> **Goal of the exercise**
Only the number is needed: the count of lines in the records with the word "Guess".

(Collected data)
○ ○ ○

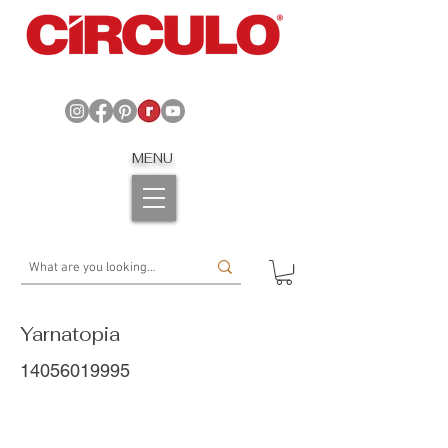
MENU
Yarnatopia
14056019995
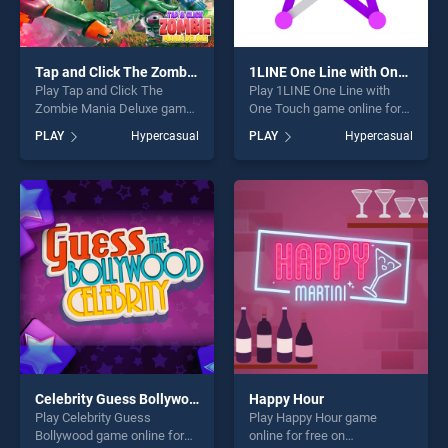
Tap and Click The Zombie Mania Deluxe
1LINE One Line with One Touch
Play Tap and Click The
Play 1LINE One Line with
Zombie Mania Deluxe game
One Touch game online for
online for free on
free on BradGames. 1LINE
PLAY
Hypercasual
PLAY
Hypercasual
BradGames. Tap and Click
One Line with One Touch
The Zombie Mania Deluxe
stands out as one of our top
stands out as one of our top
skill games, offering endless
skill games, offering endless
entertainment, is perfect for
entertainment, is perfect for
players seeking fun and
players seeking fun and
challenge....
challenge....
Celebrity Guess Bollywood
Happy Hour
Play Celebrity Guess
Play Happy Hour game
Bollywood game online for
online for free on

○ ○ ○

> **Task answer**
2